Chatham House researchers on Thursday gave their views on what key topics would be discussed during the forthcoming NATO leaders’ summit to be held in Vilnius, Lithuania on July 11-12.
The on-line briefing included short overviews from the Chatham House representatives followed by a Q&A session with journalists, the content of which is summarized below.
The following researchers spoke:
· Stuart Coles, Head of Media, Communications and Publishing;
· Alice Billon-Galland, Research Fellow, Europe Program;
· Orysia Lutsevych, Deputy Director, Russia and Eurasia Program;
· Jamie Shea, Associate Fellow, International Security Program;
· Galip Dalay, Associate Fellow, Middle East and North Africa Program
Agenda for the Vilnius summit
The summit was originally intended to be a review of the implementation of the decisions taken at the 2022 meeting in Madrid which had laid out a new forward-based Strategic Concept based on deterrence and defense of NATO members.
But with the ongoing war in Ukraine this year’s meeting would concentrate more on strategic issues, which would include:
· Continued support to Ukraine;
· NATO’s forward defense posture including increased permanent deployments;
· Regional defense plans;
· Protection of infrastructure including under-sea facilities;
· NATO’s Indo-Pacific partners: Australia, Japan, New Zealand, and South Korea;
· The NATO relationship with China and review of the China/Russia relationship.
It was also likely that there would be discussion on trans-Atlantic burden sharing with the need for greater European focus on budgets and the need to develop European military industrial capabilities in light of the lessons learned from the war in Ukraine.
Ukraine – way forward
NATO officials have realized that the summit must transmit a clear way forward for Ukraine membership.

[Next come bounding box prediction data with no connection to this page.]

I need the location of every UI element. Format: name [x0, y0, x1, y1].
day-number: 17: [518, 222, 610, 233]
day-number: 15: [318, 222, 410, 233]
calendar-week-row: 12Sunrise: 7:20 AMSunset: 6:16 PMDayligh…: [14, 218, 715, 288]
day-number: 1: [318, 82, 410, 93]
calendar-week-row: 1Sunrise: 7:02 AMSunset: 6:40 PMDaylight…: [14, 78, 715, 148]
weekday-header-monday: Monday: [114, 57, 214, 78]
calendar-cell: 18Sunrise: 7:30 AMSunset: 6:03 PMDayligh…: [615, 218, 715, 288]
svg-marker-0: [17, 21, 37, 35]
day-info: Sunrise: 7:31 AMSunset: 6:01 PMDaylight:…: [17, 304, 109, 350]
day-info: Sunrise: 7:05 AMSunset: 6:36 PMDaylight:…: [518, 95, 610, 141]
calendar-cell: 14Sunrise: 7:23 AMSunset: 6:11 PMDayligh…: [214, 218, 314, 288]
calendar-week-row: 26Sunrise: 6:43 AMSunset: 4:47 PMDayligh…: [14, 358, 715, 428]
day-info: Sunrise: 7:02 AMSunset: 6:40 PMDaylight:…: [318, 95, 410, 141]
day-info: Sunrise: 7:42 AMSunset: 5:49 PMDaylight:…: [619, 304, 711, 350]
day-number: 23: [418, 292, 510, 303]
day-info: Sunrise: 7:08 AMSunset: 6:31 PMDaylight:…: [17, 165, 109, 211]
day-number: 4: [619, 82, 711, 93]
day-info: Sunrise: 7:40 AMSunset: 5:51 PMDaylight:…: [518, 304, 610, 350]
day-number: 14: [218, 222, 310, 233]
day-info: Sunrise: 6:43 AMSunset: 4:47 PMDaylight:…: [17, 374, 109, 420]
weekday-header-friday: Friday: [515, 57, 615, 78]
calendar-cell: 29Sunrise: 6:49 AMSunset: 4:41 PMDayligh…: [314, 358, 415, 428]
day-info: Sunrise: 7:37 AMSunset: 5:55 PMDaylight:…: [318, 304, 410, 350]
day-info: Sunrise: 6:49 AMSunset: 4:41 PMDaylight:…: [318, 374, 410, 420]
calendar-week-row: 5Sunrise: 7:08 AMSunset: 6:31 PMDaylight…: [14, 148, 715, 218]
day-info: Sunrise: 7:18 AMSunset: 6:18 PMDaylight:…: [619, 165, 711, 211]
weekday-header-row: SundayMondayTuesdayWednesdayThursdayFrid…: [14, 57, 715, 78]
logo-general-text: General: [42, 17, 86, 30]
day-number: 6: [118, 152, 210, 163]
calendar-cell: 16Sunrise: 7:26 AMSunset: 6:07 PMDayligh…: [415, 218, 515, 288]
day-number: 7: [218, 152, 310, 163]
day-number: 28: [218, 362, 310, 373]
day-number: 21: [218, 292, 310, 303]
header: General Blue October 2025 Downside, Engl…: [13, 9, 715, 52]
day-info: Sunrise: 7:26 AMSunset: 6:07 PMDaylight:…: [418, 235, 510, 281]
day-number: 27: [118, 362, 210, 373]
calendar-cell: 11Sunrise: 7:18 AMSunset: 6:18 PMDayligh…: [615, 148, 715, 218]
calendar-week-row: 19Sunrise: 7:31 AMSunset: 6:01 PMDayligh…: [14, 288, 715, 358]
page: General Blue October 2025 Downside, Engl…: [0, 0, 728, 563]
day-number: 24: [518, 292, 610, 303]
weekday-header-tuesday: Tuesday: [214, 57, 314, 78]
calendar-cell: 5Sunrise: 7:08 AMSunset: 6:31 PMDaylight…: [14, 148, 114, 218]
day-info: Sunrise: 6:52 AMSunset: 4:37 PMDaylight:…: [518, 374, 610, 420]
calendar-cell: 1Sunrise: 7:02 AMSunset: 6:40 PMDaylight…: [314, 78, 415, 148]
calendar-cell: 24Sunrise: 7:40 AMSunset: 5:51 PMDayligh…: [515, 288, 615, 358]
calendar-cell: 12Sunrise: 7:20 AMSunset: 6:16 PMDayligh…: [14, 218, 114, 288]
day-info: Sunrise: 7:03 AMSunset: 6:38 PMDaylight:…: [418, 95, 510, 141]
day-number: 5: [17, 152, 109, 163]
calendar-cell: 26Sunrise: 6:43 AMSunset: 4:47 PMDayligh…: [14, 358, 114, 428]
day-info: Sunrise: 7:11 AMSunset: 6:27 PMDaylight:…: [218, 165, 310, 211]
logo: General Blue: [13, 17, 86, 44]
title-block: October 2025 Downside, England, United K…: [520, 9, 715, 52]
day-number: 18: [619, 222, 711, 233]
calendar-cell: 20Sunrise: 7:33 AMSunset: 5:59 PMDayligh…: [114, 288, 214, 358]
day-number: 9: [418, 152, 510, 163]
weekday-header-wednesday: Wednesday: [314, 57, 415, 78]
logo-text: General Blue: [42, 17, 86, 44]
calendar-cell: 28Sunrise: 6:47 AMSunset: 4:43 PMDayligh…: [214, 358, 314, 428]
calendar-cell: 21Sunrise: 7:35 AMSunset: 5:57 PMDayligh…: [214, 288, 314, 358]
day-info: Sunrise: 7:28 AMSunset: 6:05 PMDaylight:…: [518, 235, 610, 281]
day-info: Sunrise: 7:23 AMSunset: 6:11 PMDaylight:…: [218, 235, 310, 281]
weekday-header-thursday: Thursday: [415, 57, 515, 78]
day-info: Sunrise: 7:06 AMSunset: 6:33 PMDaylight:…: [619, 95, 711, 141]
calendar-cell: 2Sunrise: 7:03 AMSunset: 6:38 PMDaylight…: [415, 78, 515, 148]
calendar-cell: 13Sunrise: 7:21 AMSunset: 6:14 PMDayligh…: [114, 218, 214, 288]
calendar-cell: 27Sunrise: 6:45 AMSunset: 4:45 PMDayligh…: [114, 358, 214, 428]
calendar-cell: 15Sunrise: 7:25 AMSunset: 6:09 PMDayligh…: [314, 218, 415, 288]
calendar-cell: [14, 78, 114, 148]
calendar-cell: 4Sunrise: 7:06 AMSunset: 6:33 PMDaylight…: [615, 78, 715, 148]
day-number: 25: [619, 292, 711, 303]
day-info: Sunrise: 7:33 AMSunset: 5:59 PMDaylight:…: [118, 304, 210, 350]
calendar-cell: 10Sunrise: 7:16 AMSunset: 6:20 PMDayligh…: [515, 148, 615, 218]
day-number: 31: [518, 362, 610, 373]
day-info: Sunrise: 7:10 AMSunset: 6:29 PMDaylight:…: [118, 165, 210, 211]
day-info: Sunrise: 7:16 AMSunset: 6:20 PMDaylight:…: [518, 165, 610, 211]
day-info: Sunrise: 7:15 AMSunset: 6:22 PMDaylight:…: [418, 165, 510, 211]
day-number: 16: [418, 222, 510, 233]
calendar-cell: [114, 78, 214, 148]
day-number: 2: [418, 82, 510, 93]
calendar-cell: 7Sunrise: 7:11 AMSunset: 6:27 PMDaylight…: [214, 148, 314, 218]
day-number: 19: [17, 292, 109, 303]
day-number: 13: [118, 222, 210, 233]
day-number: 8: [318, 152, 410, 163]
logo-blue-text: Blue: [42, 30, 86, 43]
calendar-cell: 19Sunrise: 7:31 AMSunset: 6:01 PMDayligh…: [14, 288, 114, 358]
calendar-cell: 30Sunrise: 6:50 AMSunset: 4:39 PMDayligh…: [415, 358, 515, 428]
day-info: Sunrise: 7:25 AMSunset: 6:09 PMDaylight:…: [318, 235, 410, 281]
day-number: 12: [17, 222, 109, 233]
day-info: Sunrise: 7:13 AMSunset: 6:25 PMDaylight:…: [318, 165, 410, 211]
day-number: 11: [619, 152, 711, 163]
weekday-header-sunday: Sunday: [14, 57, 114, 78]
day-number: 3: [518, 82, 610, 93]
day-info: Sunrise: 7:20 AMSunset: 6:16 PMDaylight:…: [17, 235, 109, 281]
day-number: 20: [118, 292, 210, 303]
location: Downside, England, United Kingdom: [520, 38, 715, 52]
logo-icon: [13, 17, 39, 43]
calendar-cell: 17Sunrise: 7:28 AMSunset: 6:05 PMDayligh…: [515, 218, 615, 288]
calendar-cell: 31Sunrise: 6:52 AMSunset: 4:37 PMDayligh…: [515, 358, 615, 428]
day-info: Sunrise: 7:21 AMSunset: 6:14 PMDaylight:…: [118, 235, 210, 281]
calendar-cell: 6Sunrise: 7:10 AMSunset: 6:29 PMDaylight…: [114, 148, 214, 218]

The ambiguity created by the 2008 Bucharest declaration of “membership sometime” must be overcome, as this contributed to Russia’s invasions of both Georgia and Ukraine, i.e. before the Article 5 protection kicked-in.
It is probable that sufficient progress has been made in this area to satisfy Ukraine’s demands and position on future membership.
It was commented on that France had now joined the Baltic and Central/European nations were demanding that the pathway should exclude a Mine Action Plan (MAP) as it had done for Finland and Sweden.
The inclusion of Ukraine would now be an asset to the Alliance as a well-trained, well-equipped battle-hardened member and would signal that NATO had reasserted its capability to deter aggression, which had been lost in the last few years.
The discussion over the provision of modern aircraft to Ukraine continues to cause divisions between allies. Recently Turkey, which is one of the major users of the US-made F-16 fighter aircraft, has put its weight behind calls to the US to free up the aircraft.
The fact that a decision had been made to extend Jens Stoltenberg as Secretary General for a further year has meant the summit could avoid the often, vicious, wrangling that had accompanied previous leadership changes.
What was particularly heartening was the personal relationship he had developed with President Erdogan of Turkey. There is a meeting with Turkey and Sweden on July 6, where it is hoped some progress will be made for acceptance of the Nordic country’s accession.
Stoltenberg has been instrumental in not only pressurizing members to meet their agreed budget levels but has ensured that under the new concept each of the allies has been given clear responsibilities in terms of tasks, troop strengths, equipment and mobilization times. These will be fully tested in the coming months and years.
It is also at Stoltenberg’s urging that the United States European Command has agreed to have overall command responsibility for forces deployed to Eastern and Central Europe.
It is likely that the leadership issue will challenge the Alliance over the coming months as lobbying has already begun concerning the nationality of the next sec gen, the need for a woman to be considered and whether the status of the post demands a former prime minister or similar experience.
The war in Ukraine has been an eye opener for many NATO members, many of whom thought the days of a large-scale, ground-based conventional war had passed. As a result, the following key equipment developments and enhancements have been identified:
· Need to modernize armored forces including tanks and infantry fighting vehicles;
· Increase in air and missile defenses, both ground and air-based;
· The need for longer-range artillery than currently held;
· The need for better communication and data integration both in the field and between nations;
· Improved troop and logistics mobilization and deployment.
Efforts are being made to improve cooperation and coordination between Turkey and Greece in order to address the growing threat from Russian presence in the eastern Mediterranean. It is likely that there will be bi-lateral meetings between the leaders of the two nations in Vilnius.
The change in France’s posture over the last few weeks is considered decisive as an indication that Europe must take a greater leadership role which, when combined with Poland’s decision to raise its defense budget to 4%, compared with the 2% obligation as an important step change in the Euro-Atlantic effort share.
When asked by Kyiv Post whether or not there are red lines in Russian actions such as the Khakova dam destruction, threats against the Zaporizhzhia nuclear power plant and suspected use of chemical weapons the Chatham House interlocutors were unable to directly answer.
They suggested that as Putin pushes ever more outrageous actions the support for Ukraine and enhancements in military aid would surely follow. It was also clear that both the US and China had given strong warnings to Russia that the use of nuclear weapons was totally unacceptable and would result in strong responses.